Pirataria

PIRATARIAS NA PRAÇA

A ARTE DE DESACOMODAR

Vivemos em tempo de pirataria. Muito, muito mais grave que as piratarias dos ingleses, que até inventaram os capitães piratas. Aqueles piratas de um olho cego, coberto com uma viseira esquisita e um papagaio de estimação no ombro do olho tapado.

– Eu sou contra todo tipo de pirataria.

– Eu sou meio a favor. Filmes piratas são um absurdo.

– Qual nada, até falaram que a pirataria de alguns filmes ajuda a divulgar o filme.

– Me falaram que até o filme Tropa de Elite ganhou muita publicidade porque se espalhou antes pela pirataria. Senão teria passado desapercebido.

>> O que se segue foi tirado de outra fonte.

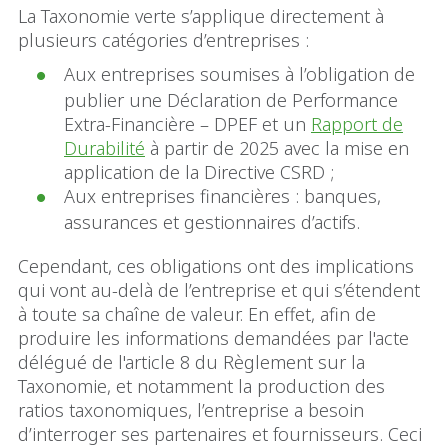
La Taxonomie verte s’applique directement à
plusieurs catégories d’entreprises :
Aux entreprises soumises à l’obligation de
publier une Déclaration de Performance
Extra-Financière – DPEF et un
Rapport de
Durabilité
à partir de 2025 avec la mise en
application de la Directive CSRD ;
Aux entreprises financières : banques,
assurances et gestionnaires d’actifs.
Cependant, ces obligations ont des implications
qui vont au-delà de l’entreprise et qui s’étendent
à toute sa chaîne de valeur. En effet, afin de
produire les informations demandées par l'acte
délégué de l'article 8 du Règlement sur la
Taxonomie, et notamment la production des
ratios taxonomiques, l’entreprise a besoin
d’interroger ses partenaires et fournisseurs. Ceci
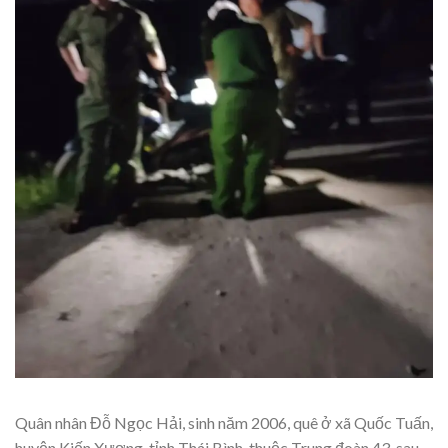
Quân nhân Đỗ Ngọc Hải, sinh năm 2006, quê ở xã Quốc Tuấn,
huyện Kiến Xương, tỉnh Thái Bình, thuộc Trung đoàn 43, sau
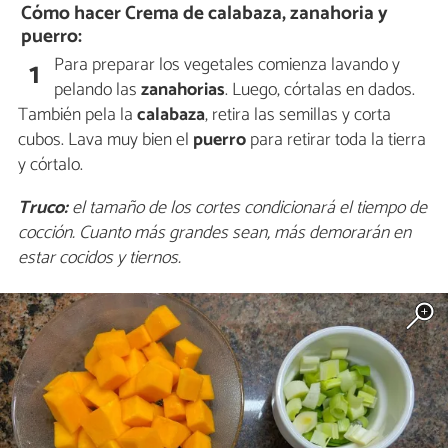
Cómo hacer Crema de calabaza, zanahoria y
puerro:
Para preparar los vegetales comienza lavando y
1
pelando las
zanahorias
. Luego, córtalas en dados.
También pela la
calabaza
, retira las semillas y corta
cubos. Lava muy bien el
puerro
para retirar toda la tierra
y córtalo.
Truco:
el tamaño de los cortes condicionará el tiempo de
cocción. Cuanto más grandes sean, más demorarán en
estar cocidos y tiernos.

– Eu vou ser contra a pirataria, quando tiverem menos luxo em Hollywood. Basta que vendam mais barato seus produtos.

– Mas, quem investiu para produzir, como os remédios?

– Claro, eles precisam ter lucros. Mas eles  são podres de ricos, estes laboratórios. Deviam visar mais a saúde e menos os lucros enormes. Lembra quando quebraram a patente dos remédios contra a AIDS?

– Imagina, as pessoas morrendo pela epidemia e os poderosos segurando os remédios, para lucrar mais e mais

A conversa foi terminando, mas os argumentos se aguçavam. Vivemos em tempos de altas produções e de patentes burocráticas excessivas.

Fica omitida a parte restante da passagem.